実用ガイド:純資産価値や株式市場で見るその他の価格の理解方法

トレーディングポータルを開くと、価格が表示されます。しかし、その数字には投資家が理解すべき3つの異なる現実が隠されています:発行価格、企業の簿価、そして市場が実際に価値があると考える価格です。これらを見分けて誤りなく使う方法を教えます。

なぜ今これを知る必要があるのか

初心者はよく同じ間違いを犯します:画面に表示される価格と株式の実際の価値を混同することです。その結果、高値で買ったり、チャンスを逃したりします。これら3つの評価概念の違いを理解し、使いこなすことが、利益を出す投資家と損失を出す投資家を分けるのです。

株式の「価値」を計算する3つの方法

それぞれの方法は異なるデータから出発し、同じ企業について異なるストーリーを語ります。

出発点:額面価値

最もシンプルです。企業が株式公開(IPO)するとき、資本金を設定し、それを発行株式数で割ります。結果は:額面価値。

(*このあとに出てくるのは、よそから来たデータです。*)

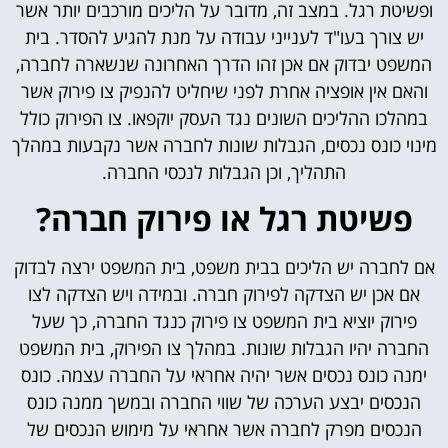
ופשיטת רגל. במצב זה, מדובר על הליכים מורכבים יותר אשר
יש צורך בעו"ד לענייני עבודה על מנת להגיע להסדר. בית
המשפט יבדוק אם אכן זהו הדרך האחרונה שנשארה לחברה,
והאם אין אופציה אחרת לפני שיחליט להנפיק צו פירוק אשר
במהלכו ההליכים השונים נגד העסק יוקפאו. צו הפירוק כולל
מינוי כונס נכסים, הגבלות שונות לחברה אשר נקבעות במהלך
התהליך, וכן הגבלות לנכסי החברה.
פשיטת רגל או פירוק חברה?
אם לחברה יש הליכים בבית משפט, בית המשפט ירצה לבדוק
אם אכן יש הצדקה לפירוק חברה. ובמידה ויש הצדקה לצו
פירוק יוציא בית המשפט צו פירוק כנגד החברה, כך שעל
החברה יהיו הגבלות שונות. במהלך צו הפירוק, בית המשפט
ימנה כונס נכסים אשר יהיה אחראי על החברה עצמה. כונס
הנכסים יבצע הערכה של שווי החברה ובמשך ממנה כונס
הנכסים מפרק לחברה אשר אחראי על מימוש הנכסים של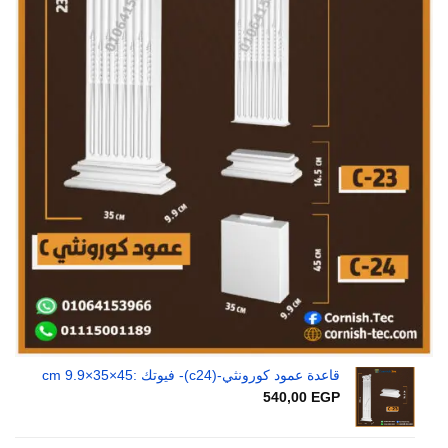
قاعدة عمود كورونثي-(c24)- فيوتك :45×35×9.9 cm
540,00
EGP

実務上は株式にはあまり役立ちません。なぜなら、企業はその資本金を株主に返さないからです。ただし、転換社債には重要で、将来株式に交換できる価格を設定します。

基本式:資本金 ÷ 発行済株式数 = 額面価値

例:BUBETA S.A.は資本金650万ユーロ、株式50万株を持ちます。額面価値は1株あたり13ユーロです。これは最初の発行価格ですが、今日の価値を保証するものではありません。

会計が明らかにするもの:純資産価値(簿価)

ここから面白くなります。この方法は、「もし今日すべてを清算したら何が残るか?」を示します。資産から負債を差し引き、それを発行株式数で割ります。

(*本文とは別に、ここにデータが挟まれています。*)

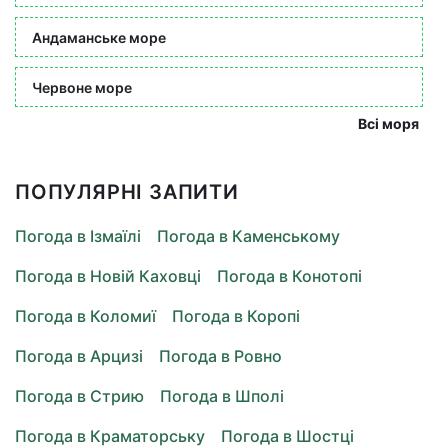
Андаманське море
Червоне море
Всі моря
ПОПУЛЯРНІ ЗАПИТИ
Погода в Ізмаїлі
Погода в Каменському
Погода в Новій Каховці
Погода в Конотопі
Погода в Коломиї
Погода в Коропі
Погода в Арцизі
Погода в Ровно
Погода в Стрию
Погода в Шполі
Погода в Краматорську
Погода в Шостці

式:(資産 - 負債) ÷ 株式数 = 簿価(純資産価値)

例:MOYOTO S.A.は資産750万ユーロ、負債241万ユーロ、発行株数58万株。簿価は1株あたり8.775ユーロです。これは、もし今日会社を清算した場合、株主に帰属する理論的価値です。

この概念は、ウォーレン・バフェットのバリュー投資戦略において重要です。バリュー投資家は、市場価格が簿価を下回る企業を探します。実際の価値より安く買えば、安全マージンが得られるからです。

市場の現実:市場価格

最も重要です。買うときも売るときも唯一気にすべき価格です。時価総額を発行株式数で割ることで計算します。

式:時価総額 ÷ 株式数 = 市場価格

例:OCSOB S.A.は時価総額69億4000万ユーロ、発行株数302万株。株価は2.298ユーロです。これが実際に売買される価格です。

各評価方法が示すものと、その限界

額面価値:すべての出発点です。ほとんど役に立ちません。上場後ほとんど変わらず、歴史的な現実を反映しているだけです。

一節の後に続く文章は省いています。